_AIM OF THE TASK:_
Copy out each line below in which the string "subestación" appears.

DATA SUPPLIED Block Start

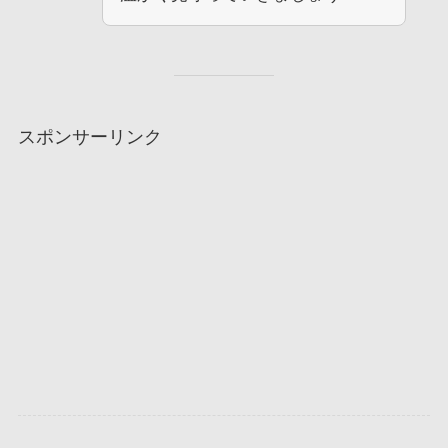
スポンサーリンク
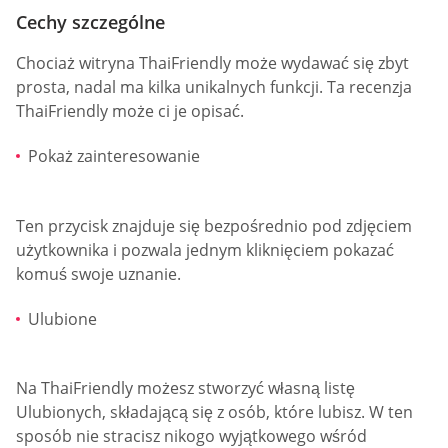
Cechy szczególne
Chociaż witryna ThaiFriendly może wydawać się zbyt
prosta, nadal ma kilka unikalnych funkcji. Ta recenzja
ThaiFriendly może ci je opisać.
Pokaż zainteresowanie
Ten przycisk znajduje się bezpośrednio pod zdjęciem
użytkownika i pozwala jednym kliknięciem pokazać
komuś swoje uznanie.
Ulubione
Na ThaiFriendly możesz stworzyć własną listę
Ulubionych, składającą się z osób, które lubisz. W ten
sposób nie stracisz nikogo wyjątkowego wśród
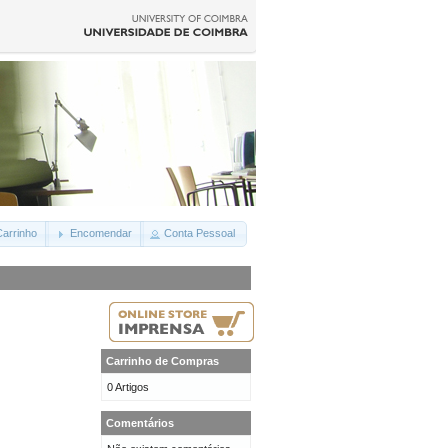
arrinho
Encomendar
Conta Pessoal
Carrinho de Compras
0 Artigos
Comentários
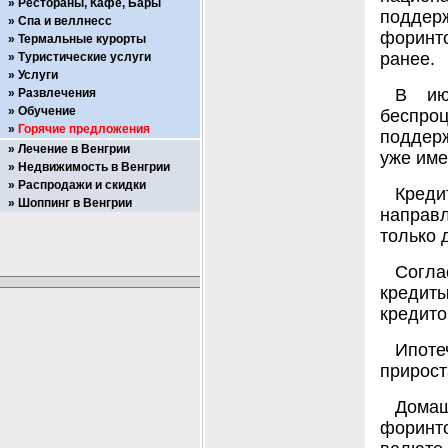
Рестораны, Кафе, Бары
поддер
Спа и веллнесс
форинт
Термальные курорты
ранее.
Туристические услуги
Услуги
В ию
Развлечения
Обучение
беспр
Горячие предложения
поддерж
Лечение в Венгрии
уже име
Недвижимость в Венгрии
Распродажи и скидки
Кред
Шоппинг в Венгрии
направ
только 
Согла
кредиты
кредито
Ипот
прирост
Домаш
форинто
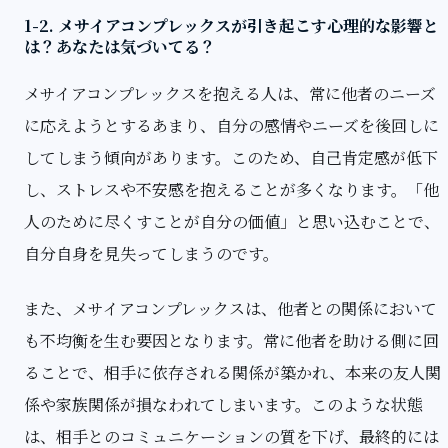
1-2. メサイアコンプレックスが引き起こす心理的な影響と
は？あなたは気づいてる？
メサイアコンプレックスを抱える人は、常に他者のニーズ
に応えようとするあまり、自分の感情やニーズを後回しに
してしまう傾向があります。このため、自己肯定感が低下
し、ストレスや不安感を抱えることが多くなります。「他
人のために尽くすことが自分の価値」と思い込むことで、
自分自身を見失ってしまうのです。
また、メサイアコンプレックスは、他者との関係において
も不均衡を生む要因となります。常に他者を助ける側に回
ることで、相手に依存される関係が築かれ、本来の友人関
係や家族関係が損なわれてしまいます。このような状態
は、相手とのコミュニケーションの質を下げ、最終的には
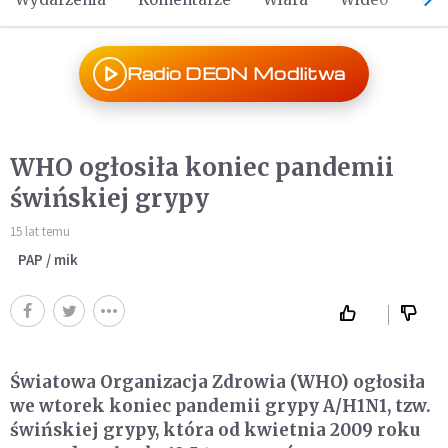
Radio DEON Modlitwa
WHO ogłosiła koniec pandemii
świńskiej grypy
15 lat temu
PAP / mik
Światowa Organizacja Zdrowia (WHO) ogłosiła
we wtorek koniec pandemii grypy A/H1N1, tzw.
świńskiej grypy, która od kwietnia 2009 roku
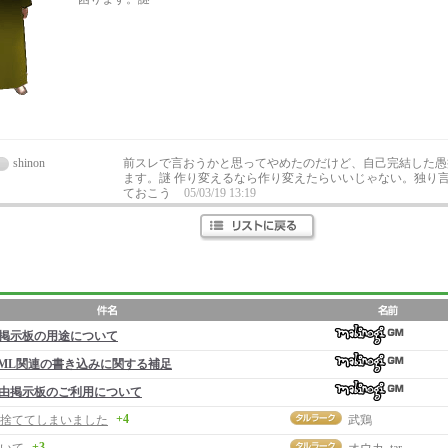
shinon
前スレで言おうかと思ってやめたのだけど、自己完結した愚
ます。謎 作り変えるなら作り変えたらいいじゃない。独り
ておこう
05/03/19 13:19
掲示板の用途について
ML関連の書き込みに関する補足
由掲示板のご利用について
+4
捨ててしまいました
武鶏
+3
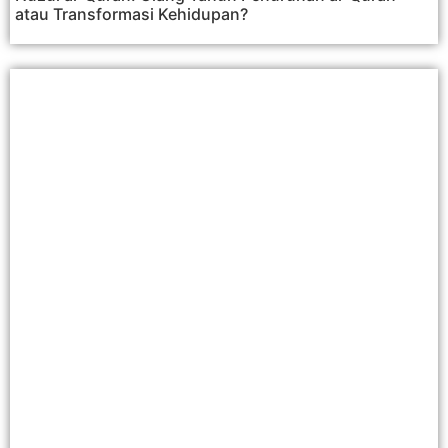
atau Transformasi Kehidupan?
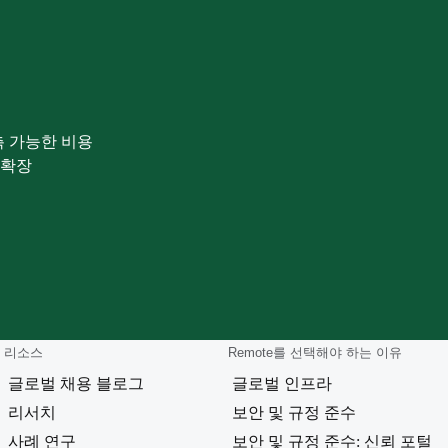
측 가능한 비용
 확장
리소스
Remote를 선택해야 하는 이유
글로벌 채용 블로그
글로벌 인프라
리서치
보안 및 규정 준수
사례 연구
보안 및 규정 준수: 신뢰 포털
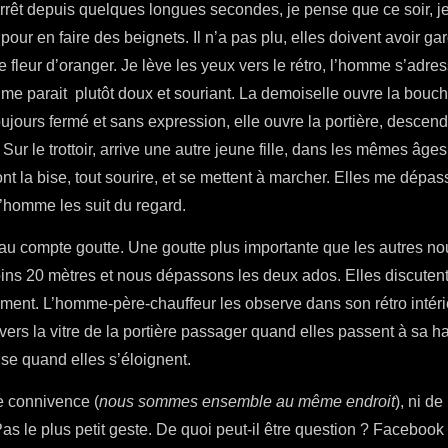
êt depuis quelques longues secondes, je pense que ce soir, je v
pour en faire des beignets. Il n’a pas plu, elles doivent avoir gar
e fleur d’oranger. Je lève les yeux vers le rétro, l’homme s’adr
qui me parait plutôt doux et souriant. La demoiselle ouvre la bouc
toujours fermé et sans expression, elle ouvre la portière, descen
Sur le trottoir, arrive une autre jeune fille, dans les mêmes âges
ont la bise, tout sourire, et se mettent à marcher. Elles me dépas
l’homme les suit du regard.
u compte goutte. Une goutte plus importante que les autres n
ins 20 mètres et nous dépassons les deux ados. Elles discutent,
ment. L’homme-père-chauffeur les observe dans son rétro intérie
avers la vitre de la portière passager quand elles passent à sa ha
ise quand elles s’éloignent.
e connivence (
nous sommes ensemble au même endroit
), ni d
Pas le plus petit geste. De quoi peut-il être question ? Facebook 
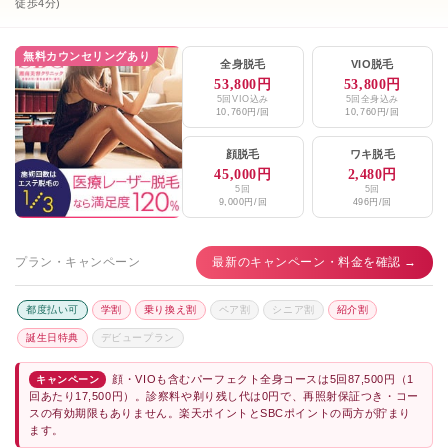
徒歩4分)
無料カウンセリングあり
全身脱毛
VIO脱毛
53,800円
53,800円
5回VIO込み
5回全身込み
10,760円/回
10,760円/回
顔脱毛
ワキ脱毛
45,000円
2,480円
5回
5回
9,000円/回
496円/回
プラン・キャンペーン
最新のキャンペーン・料金を確認 →
都度払い可
学割
乗り換え割
ペア割
シニア割
紹介割
誕生日特典
デビュープラン
顔・VIOも含むパーフェクト全身コースは5回87,500円（1
キャンペーン
回あたり17,500円）。診察料や剃り残し代は0円で、再照射保証つき・コー
スの有効期限もありません。楽天ポイントとSBCポイントの両方が貯まり
ます。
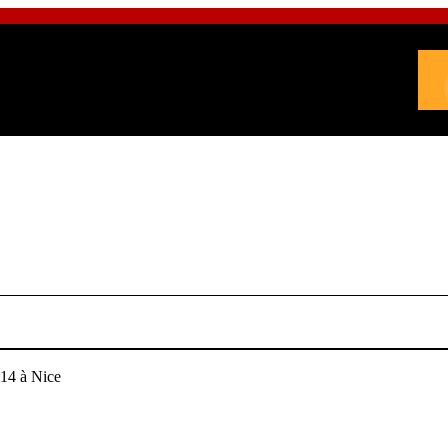
014 à Nice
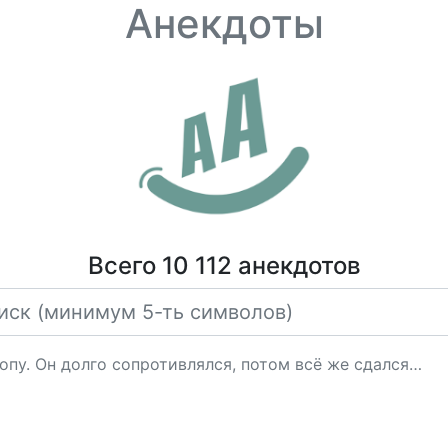
Анекдоты
Всего 10 112 анекдотов
опу. Он долго сопротивлялся, потом всё же сдался…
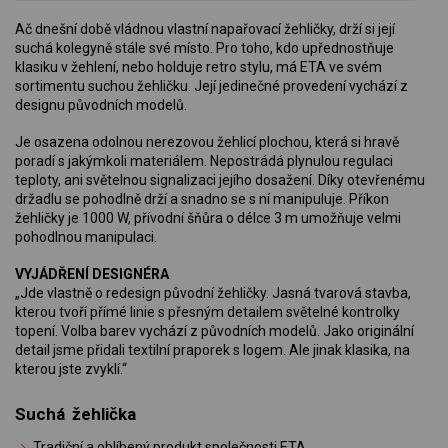
Ač dnešní době vládnou vlastní napařovací žehličky, drží si její
suchá kolegyně stále své místo. Pro toho, kdo upřednostňuje
klasiku v žehlení, nebo holduje retro stylu, má ETA ve svém
sortimentu suchou žehličku. Její jedinečné provedení vychází z
designu původních modelů.
Je osazena odolnou nerezovou žehlicí plochou, která si hravě
poradí s jakýmkoli materiálem. Nepostrádá plynulou regulaci
teploty, ani světelnou signalizaci jejího dosažení. Díky otevřenému
držadlu se pohodlně drží a snadno se s ní manipuluje. Příkon
žehličky je 1000 W, přívodní šňůra o délce 3 m umožňuje velmi
pohodlnou manipulaci.
VYJÁDŘENÍ DESIGNÉRA
„Jde vlastně o redesign původní žehličky. Jasná tvarová stavba,
kterou tvoří přímé linie s přesným detailem světelné kontrolky
topení. Volba barev vychází z původních modelů. Jako originální
detail jsme přidali textilní praporek s logem. Ale jinak klasika, na
kterou jste zvyklí.“
Suchá žehlička
Tradiční a oblíbený produkt společnosti ETA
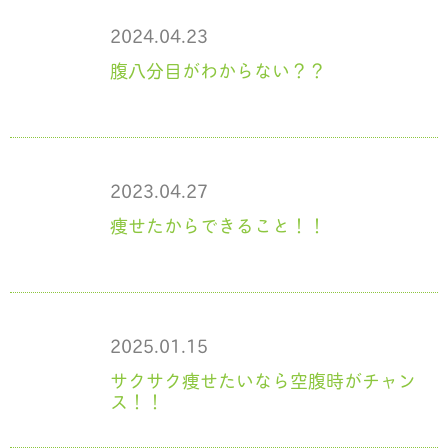
2024.04.23
腹八分目がわからない？？
2023.04.27
痩せたからできること！！
2025.01.15
サクサク痩せたいなら空腹時がチャン
ス！！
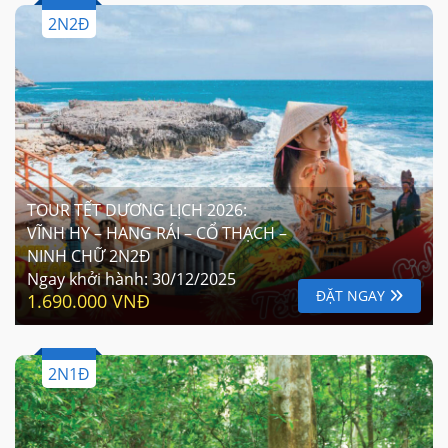
2N2Đ
TOUR TẾT DƯƠNG LỊCH 2026:
VĨNH HY – HANG RÁI – CỔ THẠCH –
NINH CHỮ 2N2Đ
Ngay khởi hành:
30/12/2025
ĐẶT NGAY
1.690.000 VNĐ
2N1Đ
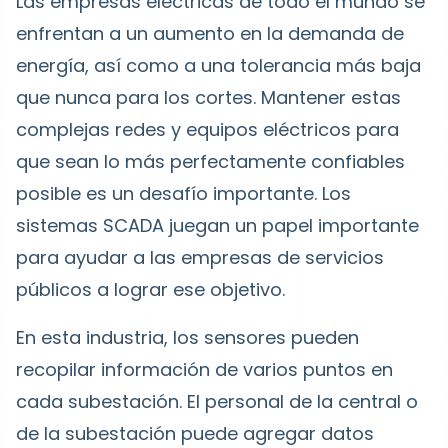
Las empresas eléctricas de todo el mundo se
enfrentan a un aumento en la demanda de
energía, así como a una tolerancia más baja
que nunca para los cortes. Mantener estas
complejas redes y equipos eléctricos para
que sean lo más perfectamente confiables
posible es un desafío importante.
Los
sistemas SCADA juegan un papel importante
para ayudar a las empresas de servicios
públicos a lograr ese objetivo.
En esta industria, los sensores pueden
recopilar información de varios puntos en
cada subestación. El personal de la central o
de la subestación puede agregar datos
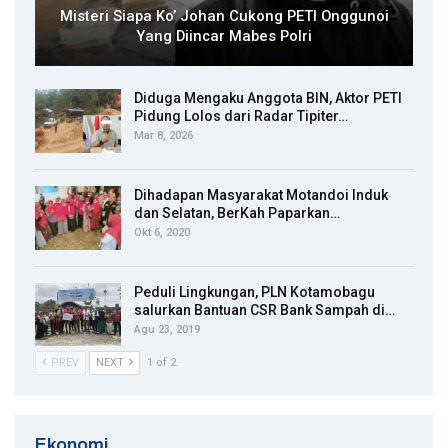
Misteri Siapa Ko’ Johan Cukong PETI Onggunoi
Yang Diincar Mabes Polri
Diduga Mengaku Anggota BIN, Aktor PETI
Pidung Lolos dari Radar Tipiter…
Mar 8, 2026
Dihadapan Masyarakat Motandoi Induk
dan Selatan, BerKah Paparkan…
Okt 6, 2020
Peduli Lingkungan, PLN Kotamobagu
salurkan Bantuan CSR Bank Sampah di…
Agu 23, 2019
PREV
NEXT
1 of 2
Ekonomi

DATA SUPPLIED Block End

_EXERCISE OUTPUT:_
cada subestación. El personal de la central o
de la subestación puede agregar datos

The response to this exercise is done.